Your objective | With the pictures removed, retype the lines from the one holding "Costa oeste de Florida" through the end of the records, exactly as written.

Source information |
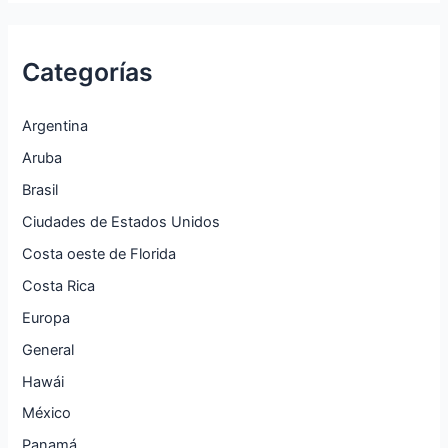
Categorías
Argentina
Aruba
Brasil
Ciudades de Estados Unidos
Costa oeste de Florida
Costa Rica
Europa
General
Hawái
México
Panamá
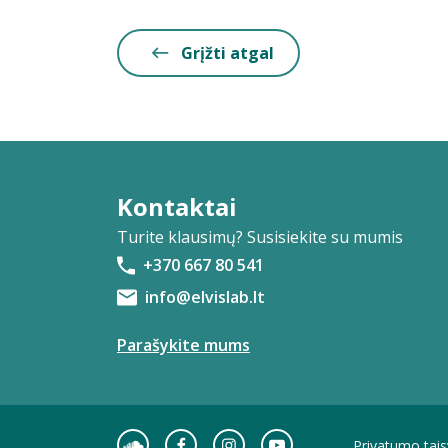
Grįžti atgal
Kontaktai
Turite klausimų? Susisiekite su mumis
+370 667 80 541
info@elvislab.lt
Parašykite mums
Privatumo tais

Exercise output |
Costa oeste de Florida
Costa Rica
Europa
General
Hawái
México
Panamá
Grįžti atgal
Kontaktai
Turite klausimų? Susisiekite su mumis
+370 667 80 541
info@elvislab.lt
Parašykite mums
Privatumo tais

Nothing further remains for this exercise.